I am solving a coding question where we need to remove all the sub-trees of a binary tree that only has 0 as its value . Question link https://leetcode.com/problems/binary-tree-pruning/ The solution that worked for me is this

public TreeNode pruneTree(TreeNode root) {
    if (root == null)
        return null;
    root.left = pruneTree(root.left);
    root.right = pruneTree(root.right);
    if (root.val == 0 && root.left == null && root.right == null)
        root = null;
    else
        return root;
   // pruneTree1(root);
 //   printTree(root);
    return root;
}

The solution I tried submitting earlier was this

public TreeNode pruneTree(TreeNode root) {
    pruneTree1(root);
    return root;
}

TreeNode pruneTree1 (TreeNode root) {
    if(root ==null)
        return root ;
    root.left = pruneTree1(root.left);
    root.right = pruneTree1(root.right);
    if(root.left==null && root.right==null && root.val==0) {
        System.out.println(root.val);
        root =null;
    }
    return root;
}

My question/doubt is why the second solution wasn't changing the original tree. My understanding was Java is pass by value but when we pass an Object by its variable name its a reference to original object and we can change its content.

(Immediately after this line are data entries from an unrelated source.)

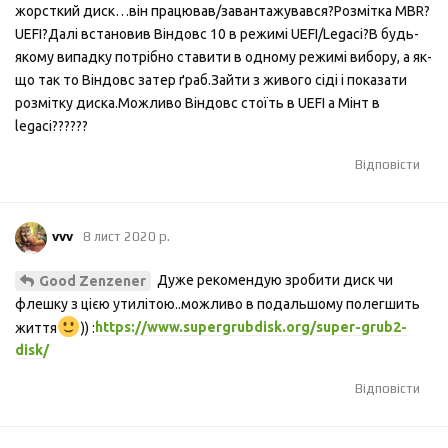
жорсткий диск…він працював/завантажувався?Розмітка MBR?
UEFI?Далі встановив Віндовс 10 в режимі UEFI/Legaci?В будь-
якому випадку потрібно ставити в одному режимі вибору, а як-
що так то Віндовс затер ґраб.Зайти з живого сіді і показати
розмітку диска.Можливо Віндовс стоїть в UEFI а Мінт в
legaci??????
Відповісти
vvv
8 лист 2020 р.
Дуже рекомендую зробити диск чи
Good Zenzener
флешку з цією утилітою..можливо в подальшому полегшить
життя
)) :
https://www.supergrubdisk.org/super-grub2-
disk/
Відповісти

Why was it not working in this case. Is it because I am trying to set the whole object as null and not just its value ?

I tired recreating the scenario with another example and the code behaves differently in this case . Here's what i tried

public void run1() {
        TreeNode root = new TreeNode();
        root.val = 2;
        TreeNode left = new TreeNode();
        left.val = 3;
        TreeNode right = new TreeNode();
        right.val = 4;
        TreeNode leftLeft = new TreeNode();
        leftLeft.val = 5;
        TreeNode rightRight = new TreeNode();
        rightRight.val = 6;
        root.left = left;
        root.right = right;
        left.left = leftLeft;
        right.right = rightRight;
        System.out.println(root.left.left.val);
        TreeNode root2 = makeNull(root);
        System.out.println(root.left.left);
        System.out.println(root2.left.left);

    };

 public   TreeNode  makeNull (TreeNode root){
        if(root ==null)
            return root ;
        root.left = makeNull(root.left);
        root.right = makeNull(root.right);
        if(root.val==5)
            root=null;
        //  left.left = null;
        return root;
    }

In the example i both root.left.left and root2.left.left is set as null when i print it . Why it acts like parameter is passed as reference in this case but not in the above example.

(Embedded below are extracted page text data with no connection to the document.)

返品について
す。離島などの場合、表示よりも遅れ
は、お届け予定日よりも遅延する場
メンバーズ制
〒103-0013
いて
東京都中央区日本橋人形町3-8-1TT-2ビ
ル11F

CodePudding user response:

In the second example you nowhere worked with the result of pruneTree1(). But the parameter of that method never got modified for its caller (due to pass-by-value).

Update for your added example:

root.left and root2.left are referring to the same object. As root.left.val != 5 you also don't change that.

You assign root.left and root.right to the return value of the method, but return the input parameter in the most cases. So as long as you don't return null, the same objects are still referenced.